Dad’s voice is very loud even though the door is half shut. It sounds as if he’s throwing bits of brick into a bucket. When Butterfly woman replies it sounds very different indeed, all smooth and round. You have to plant daffodil bulbs gently in soft soil.
— As I say, if you could begin by telling me your version of what happened this morning in Alexandra Lane, adjacent to the park, that would be the best way forward.
— You keep saying that. Version. It’s as if you doubt me before I’ve even opened my mouth. VERSION?
Just then, as I’m about to start rattling the xylophone banisters again, I realize I need the loo.
I never do number-twos at school.
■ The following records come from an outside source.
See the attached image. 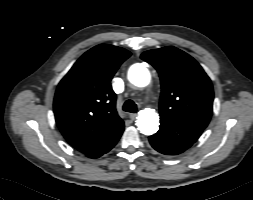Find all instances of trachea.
Listing matches in <instances>:
<instances>
[{"instance_id":"1","label":"trachea","mask_w":253,"mask_h":200,"mask_svg":"<svg viewBox=\"0 0 253 200\" xmlns=\"http://www.w3.org/2000/svg\"><path fill=\"white\" fill-rule=\"evenodd\" d=\"M123 110L130 113H136L137 105L132 100H127L123 105Z\"/></svg>"}]
</instances>
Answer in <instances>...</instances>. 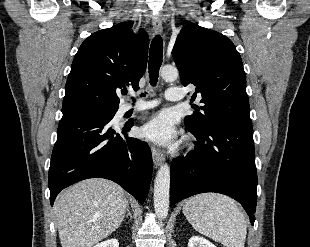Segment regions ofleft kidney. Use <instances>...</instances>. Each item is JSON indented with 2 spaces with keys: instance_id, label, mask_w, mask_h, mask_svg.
<instances>
[{
  "instance_id": "1",
  "label": "left kidney",
  "mask_w": 310,
  "mask_h": 247,
  "mask_svg": "<svg viewBox=\"0 0 310 247\" xmlns=\"http://www.w3.org/2000/svg\"><path fill=\"white\" fill-rule=\"evenodd\" d=\"M188 247H216V246L205 238L199 236H193L190 238L188 242Z\"/></svg>"
}]
</instances>
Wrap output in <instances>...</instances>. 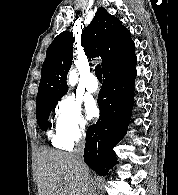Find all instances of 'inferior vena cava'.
<instances>
[{
	"label": "inferior vena cava",
	"instance_id": "1",
	"mask_svg": "<svg viewBox=\"0 0 178 195\" xmlns=\"http://www.w3.org/2000/svg\"><path fill=\"white\" fill-rule=\"evenodd\" d=\"M85 146V138L84 136L80 137L76 141V146L72 152L77 165L79 167L80 172L89 179V195H96L95 184L90 176L89 169L83 161V150Z\"/></svg>",
	"mask_w": 178,
	"mask_h": 195
}]
</instances>
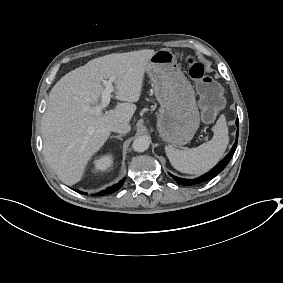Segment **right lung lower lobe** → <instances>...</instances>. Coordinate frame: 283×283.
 <instances>
[{
    "label": "right lung lower lobe",
    "instance_id": "1",
    "mask_svg": "<svg viewBox=\"0 0 283 283\" xmlns=\"http://www.w3.org/2000/svg\"><path fill=\"white\" fill-rule=\"evenodd\" d=\"M124 181H125V180L123 179L122 181H120L119 183L113 185L112 187H109V188H107L106 190H103V191H101V192L95 194V196L110 194V193H113V192L119 190L120 187L123 185ZM75 191L78 192V193L87 195V193H83V192L78 191V190H75Z\"/></svg>",
    "mask_w": 283,
    "mask_h": 283
}]
</instances>
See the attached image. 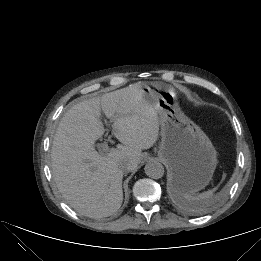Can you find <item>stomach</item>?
Segmentation results:
<instances>
[{
	"label": "stomach",
	"instance_id": "0dacf381",
	"mask_svg": "<svg viewBox=\"0 0 261 261\" xmlns=\"http://www.w3.org/2000/svg\"><path fill=\"white\" fill-rule=\"evenodd\" d=\"M142 91L159 108L158 156L169 169L171 192L174 196L197 193L212 179L217 165L216 150L200 127L180 110L171 88L145 82Z\"/></svg>",
	"mask_w": 261,
	"mask_h": 261
}]
</instances>
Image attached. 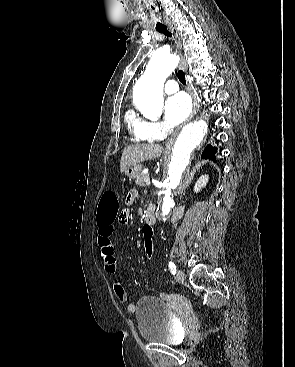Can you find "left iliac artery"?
Returning a JSON list of instances; mask_svg holds the SVG:
<instances>
[{
    "instance_id": "1",
    "label": "left iliac artery",
    "mask_w": 295,
    "mask_h": 367,
    "mask_svg": "<svg viewBox=\"0 0 295 367\" xmlns=\"http://www.w3.org/2000/svg\"><path fill=\"white\" fill-rule=\"evenodd\" d=\"M168 266H169V269H170L171 273H172V274H175V273H176V271H177L175 264H174L173 262H171V261H170V262L168 263Z\"/></svg>"
}]
</instances>
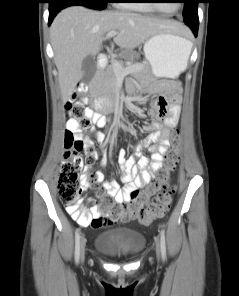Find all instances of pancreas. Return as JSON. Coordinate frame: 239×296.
<instances>
[{"instance_id": "pancreas-1", "label": "pancreas", "mask_w": 239, "mask_h": 296, "mask_svg": "<svg viewBox=\"0 0 239 296\" xmlns=\"http://www.w3.org/2000/svg\"><path fill=\"white\" fill-rule=\"evenodd\" d=\"M136 54L134 52H125L123 58L125 60L134 61ZM121 66L124 68L126 65L123 61H119ZM130 65H136L142 67L140 71H137L133 75L135 77L148 78L149 77V66L147 63H130ZM127 66V67H128ZM117 89V75L114 72L113 66H109L103 71L96 79V83L92 88L91 94L98 96L105 101H110L114 98Z\"/></svg>"}]
</instances>
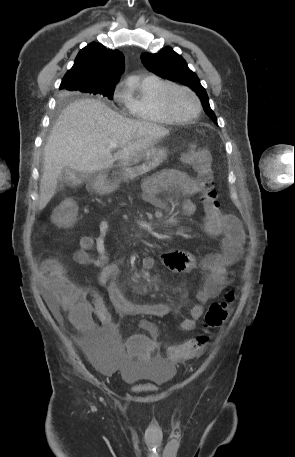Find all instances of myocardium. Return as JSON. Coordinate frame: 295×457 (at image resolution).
<instances>
[{"instance_id":"f54148a6","label":"myocardium","mask_w":295,"mask_h":457,"mask_svg":"<svg viewBox=\"0 0 295 457\" xmlns=\"http://www.w3.org/2000/svg\"><path fill=\"white\" fill-rule=\"evenodd\" d=\"M176 89L186 91L187 93H189L191 95V97L195 101L196 110L192 116L179 117L173 113V111L169 105L168 98H169L170 93ZM159 103H160V106H161L162 110L164 111V113L169 118H171L174 122H177V123H186V122L195 120L200 115L201 108H202L199 97L192 89H190L189 87L183 86V85L175 84V83H169L161 90V92L159 94Z\"/></svg>"}]
</instances>
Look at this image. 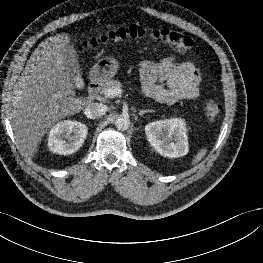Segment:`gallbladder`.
<instances>
[{
    "instance_id": "1",
    "label": "gallbladder",
    "mask_w": 263,
    "mask_h": 263,
    "mask_svg": "<svg viewBox=\"0 0 263 263\" xmlns=\"http://www.w3.org/2000/svg\"><path fill=\"white\" fill-rule=\"evenodd\" d=\"M64 64L71 78L75 81L80 80L81 69L78 61V55L74 48H67V51L64 54Z\"/></svg>"
}]
</instances>
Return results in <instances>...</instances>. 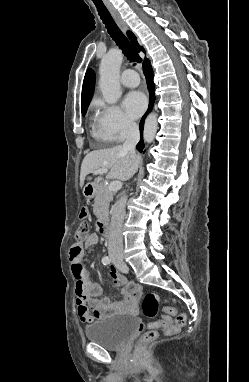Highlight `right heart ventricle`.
I'll list each match as a JSON object with an SVG mask.
<instances>
[{"label":"right heart ventricle","mask_w":249,"mask_h":382,"mask_svg":"<svg viewBox=\"0 0 249 382\" xmlns=\"http://www.w3.org/2000/svg\"><path fill=\"white\" fill-rule=\"evenodd\" d=\"M95 134H96L98 137H100V138H102V139H104V140H106V141H109V140H107V139L103 136V134L101 133V131H100L99 128H95Z\"/></svg>","instance_id":"1"}]
</instances>
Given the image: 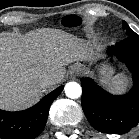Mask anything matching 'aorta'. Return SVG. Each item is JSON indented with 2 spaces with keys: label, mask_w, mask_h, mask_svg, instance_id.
Segmentation results:
<instances>
[{
  "label": "aorta",
  "mask_w": 139,
  "mask_h": 139,
  "mask_svg": "<svg viewBox=\"0 0 139 139\" xmlns=\"http://www.w3.org/2000/svg\"><path fill=\"white\" fill-rule=\"evenodd\" d=\"M65 94L68 98L77 99L82 95V88L77 82H69L64 88Z\"/></svg>",
  "instance_id": "1"
}]
</instances>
Don’t ask me why because I won’t tell you, just like I won’t tell anyone at school when I need to do number-twos. It’s easy: instead of saying anything I just stop myself needing to go until I get home. But sometimes I can only stop myself needing to go until Dad comes to collect me and then I have to tell him I need to do number-twos. It is better to say so when you’re still in the school because Dad says — Righto! very cheerfully when there are people nearby and besides they have toilets there. If you can wait till home that’s fine, too. But the worst place to say I need to do number-twos is halfway home because then we have to stop at the café or the woody bit by the park and although he might say — Righto! let’s do a sneaky one, he might also say, — Can’t you wait? and if you say — No, he might do the thing with his teeth and say — For Christ’s sake, why oh why didn’t you just do one before we set off? Cows do manure and birds do guano. I already told you about their islands.
There are footsteps behind me and hello what’s this, it’s Mum coming down early.r />
— What’s going on? she asks. — Where’s Dad?
— I need the loo.
— Why is he shouting at you?
Her hair is sticking out at one side like the feathers on the broken wing of a scarlet macaw I saw once at the Zoo, and she’s wearing her bathrobe with the hole by the collar. I ripped it by hanging on after a cuddle but I didn’t mean to so never mind. She rubs her forehead.
— I need the loo, I repeat.
— Really? she says. — Well put the staircase back together before you go.
I turn to do as she says but the banister decides to be a slippery customer just then and it falls through the gap onto the cabinet thing below. Very clattering. It means I don’t hear the next thing Dad shout-says at Butterfly lady, only the bit after it, which goes: — myself to sodding anyone!
— Who’s he talking to?
— Sheila with a butterfly from the cow sill.
— What?
She steps round me pulling her bathrobe together at the throat. Careful, Mum! It rips very easily because it’s not at all durable. Our cat Richard has a bare bit on the back of his neck, too, from his collar which he lost, so now there’s just the bare bit. It’s quite lucky Dad didn’t see me drop the banister on the cabinet because it may look like an old thing you put your shoes in and that’s exactly what it is, but it isn’t just that because it’s also one of his air looms. Ancestors pass all sorts of air looms down and this is what we got from ours. Here you go, you keep it, and give it to someone else when you die! Not ancient ancestors like the dinosaurs. They didn’t have things to give away. Just meat and instincts. You there: would you like some of my latest dead thing? No thanks I’m all right. In which case, sorry, you’ll just have to make do with some of these prime-ape instincts. Thank you very much, that’s marvelous.
Mum goes into the kitchen. I follow behind her bathrobe wings. Hello again, bin.
— Now we’ve woken my wife, says Dad.
— I hadn’t yet managed to sleep. What’s going on?
— Billy, he says. I told you to . . . He trails off.